Tesla shares, on a steady rebound from the company’s wobbly first half, are ending 2019 in record territory, closing at the highest ever just ahead of the Christmas holiday and delivering an early present to Elon Musk, the electric carmaker’s biggest shareholder.
Tesla finished at $405.59 on Dec. 20, up less than 1% from a day-earlier record high of $404.04. The week marked the first time the Palo Alto, California-based company’s shares closed above $400. Musk, the company’s CEO and sole remaining cofounder, ended the day with a net worth that Forbes estimates at $26.1 billion. The bulk of that comes from his stakes in Tesla and rocket company SpaceX which, although wildly valuable, don’t change the fact that Musk is a relatively cash-poor billionaire.
The shares have moved steadily upward since Tesla surprised analysts and investors with a $143 million third-quarter profit on Oct. 23, driven by sales of Model 3 sedans and pollution credits to other automakers. From that point on, the stock has surged by 59%. Prior to the earnings news, Tesla had been down 23% for the year.
The gain appears to result from expectations of more stable operations and limited near-term competition, says JMP Securities analyst Joseph Osha, who rates Tesla “market perform.”
“It’s becoming increasingly apparent that you aren’t going to have at CES or in the first part of 2020 any fully competitive offerings from the major OEMs,” Osha tells Forbes. “The Audi e-Tron has flopped, Mercedes is late with the EQC. Even the Porsche Taycan, which is a good-looking car, debuted at a high price and at numbers, performance data, that really don’t differentiate it that much from a Model S.”

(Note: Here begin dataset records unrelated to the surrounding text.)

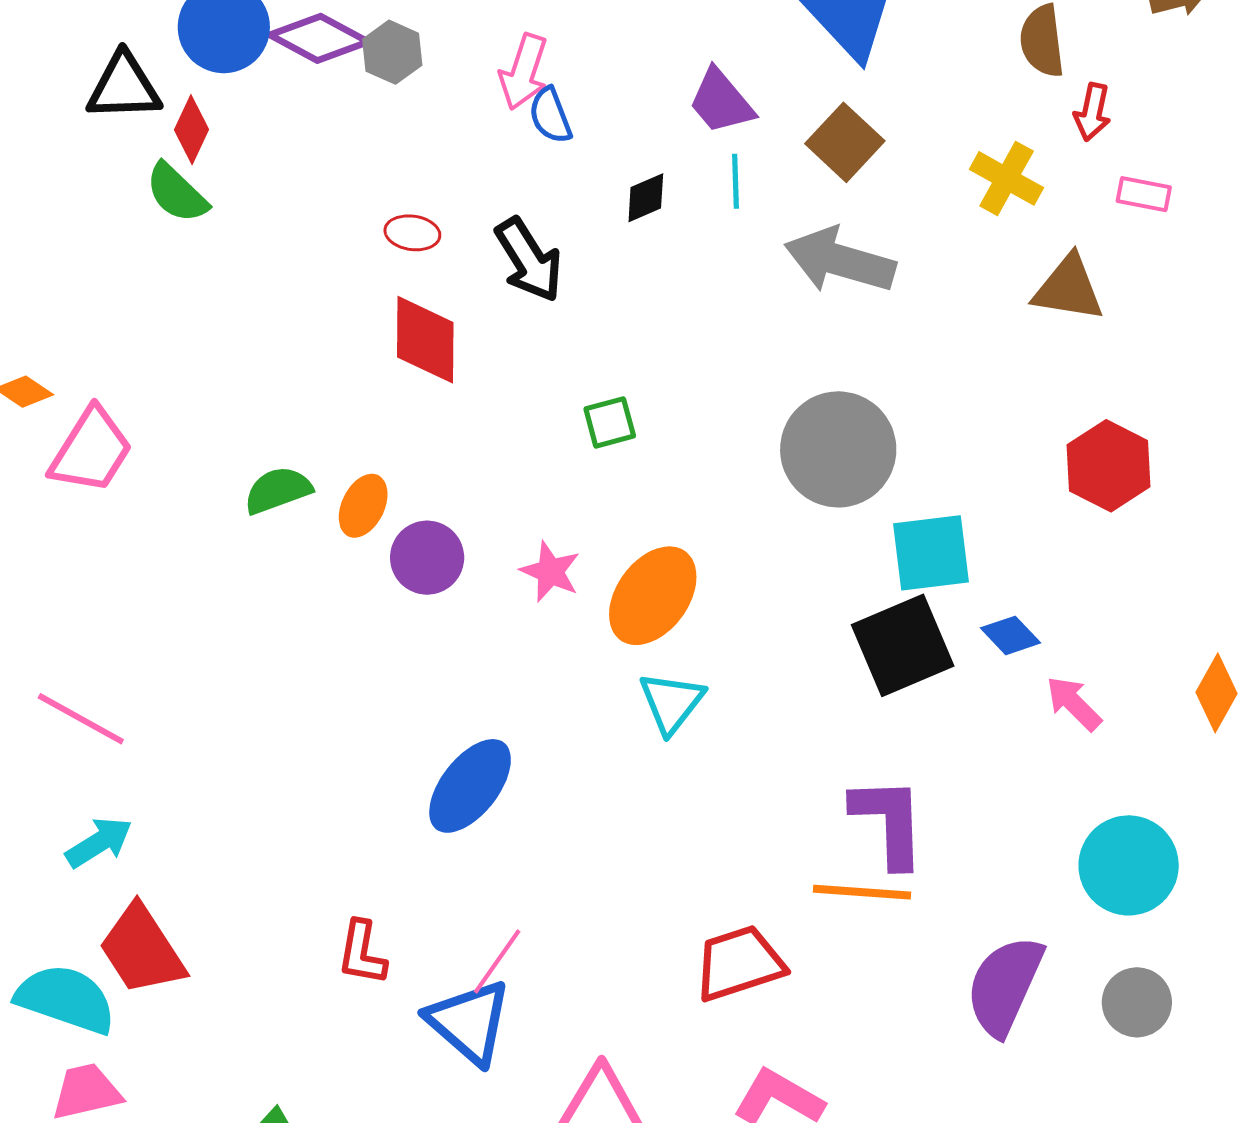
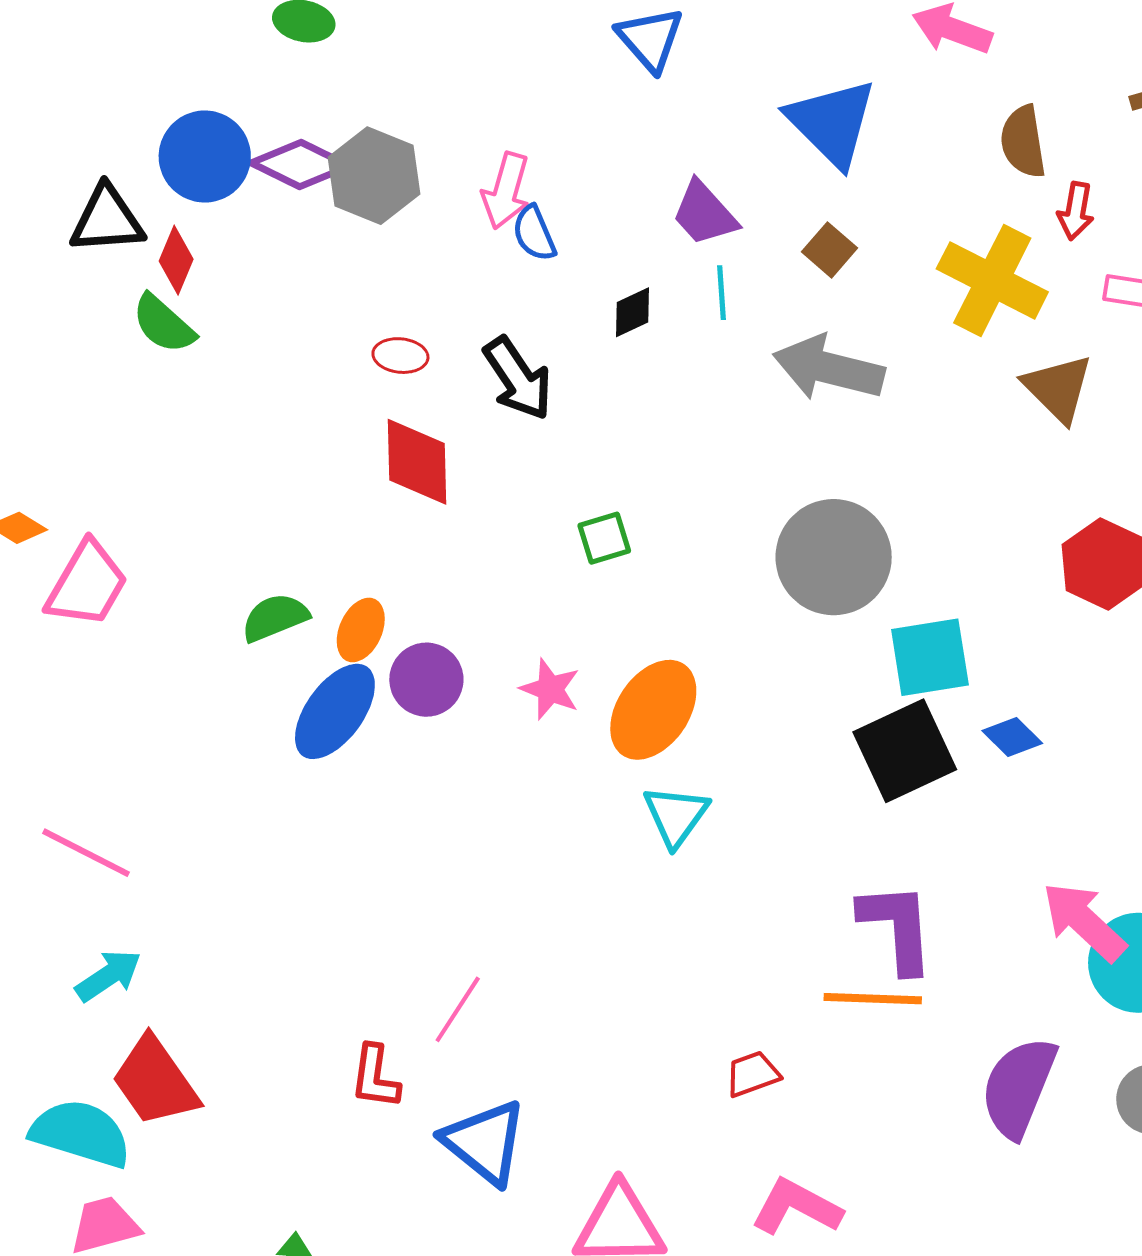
gray hexagon: (392, 52) -> (374, 176), size x1.5
brown square: (845, 142) -> (829, 250), size x0.7
yellow cross: (1007, 178) -> (992, 280), size x1.5
brown triangle: (1068, 288) -> (1058, 388), turned 38
pink arrow: (1074, 703) -> (1084, 922), moved, size x1.5
blue ellipse: (470, 786) -> (335, 711), moved
pink line: (497, 961) -> (458, 1009), moved
red trapezoid: (739, 963) -> (753, 1074), size x0.6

Demand for the company’s entry-level Model 3, starting at about $40,000, also appears strong and with little direct competition, he said. “I cannot believe that it is the end of 2019 and no one can field a decent mass-market premium vehicle to compete with the Model 3. It blows my mind,” Osha says.

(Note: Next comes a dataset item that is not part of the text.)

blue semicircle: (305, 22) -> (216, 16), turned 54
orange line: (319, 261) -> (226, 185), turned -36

Moving into 2020, the company is also about to start producing Model 3 sedans at its new Shanghai factory for the Chinese market, indicating big increases in overall volume and revenue, assuming it avoids early production snags there.
Another potential factor behind the stock’s strong year-end rise may be investors with long-term portfolio strategies jumping in to buy Tesla in recent weeks.

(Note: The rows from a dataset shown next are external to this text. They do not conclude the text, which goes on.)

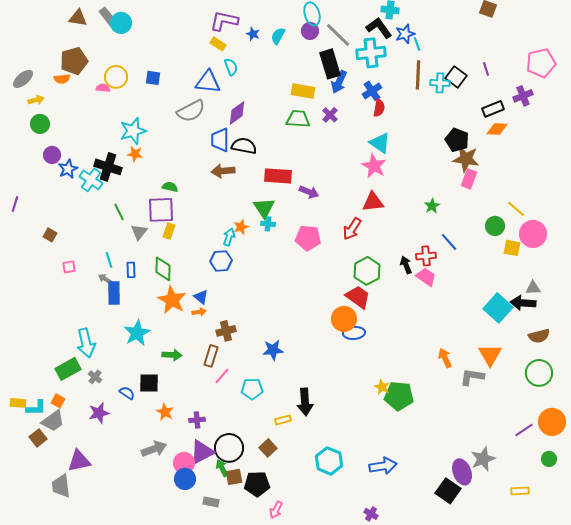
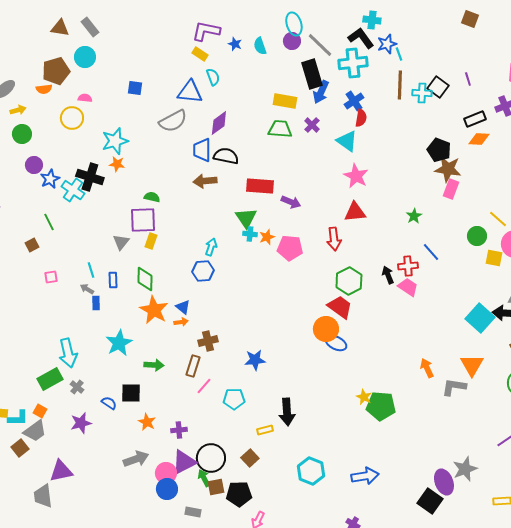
cyan circle: (121, 23) -> (85, 57), moved
cyan semicircle: (278, 36) -> (260, 46), turned -48
yellow circle: (116, 77) -> (72, 118), moved
cyan triangle: (380, 143) -> (347, 141), moved
green line: (119, 212) -> (49, 222), moved
orange star: (241, 227) -> (267, 237), moved
red arrow: (352, 229) -> (334, 239), turned -40
brown square: (50, 235) -> (32, 245), turned 32
blue rectangle: (114, 293) -> (96, 303), size x0.6
blue ellipse: (354, 333) -> (336, 343), turned 30

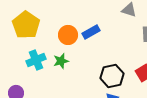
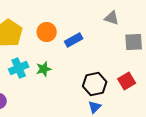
orange circle: (68, 35) -> (47, 32), moved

“Most people running long-only money are compared to benchmark (indices), so when you have a company that goes from $40 billion to a $70 billion market cap, that really complicates life for you,” Osha says. “The size of this company and the size of its market cap now is such that people who run industrial or auto money just kind of get dragged to the table.”
On its current trajectory, the stock may soon reach $420 per share. That’s a tricky number for Musk who ran afoul of U.S. securities regulators in 2018 for tweets claiming he’d secured funding to take Tesla private at that price point. It wasn’t true and he and the company had to pay combined SEC fines of $40 million for the claim as a result. It also cost Musk his role as Tesla board chairman.
Presumably, things will be less contentious when the stock hits $420 for real.